_WHAT YOU HAVE TO DO_
Give back the line that contains "редуктора из литого" and every following line, exactly as they appear, through the end of the data.

_STUDY MATERIAL_
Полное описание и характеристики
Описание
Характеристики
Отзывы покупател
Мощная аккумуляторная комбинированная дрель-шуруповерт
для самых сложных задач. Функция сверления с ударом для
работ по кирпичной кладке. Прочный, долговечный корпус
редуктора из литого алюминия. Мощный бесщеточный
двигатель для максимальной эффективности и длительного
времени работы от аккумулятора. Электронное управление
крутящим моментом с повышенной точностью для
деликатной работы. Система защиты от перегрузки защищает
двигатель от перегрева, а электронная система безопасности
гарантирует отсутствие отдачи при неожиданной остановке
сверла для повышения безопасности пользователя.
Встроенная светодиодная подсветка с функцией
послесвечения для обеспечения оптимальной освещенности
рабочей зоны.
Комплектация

_EXERCISE RESPONSE_
редуктора из литого алюминия. Мощный бесщеточный
двигатель для максимальной эффективности и длительного
времени работы от аккумулятора. Электронное управление
крутящим моментом с повышенной точностью для
деликатной работы. Система защиты от перегрузки защищает
двигатель от перегрева, а электронная система безопасности
гарантирует отсутствие отдачи при неожиданной остановке
сверла для повышения безопасности пользователя.
Встроенная светодиодная подсветка с функцией
послесвечения для обеспечения оптимальной освещенности
рабочей зоны.
Комплектация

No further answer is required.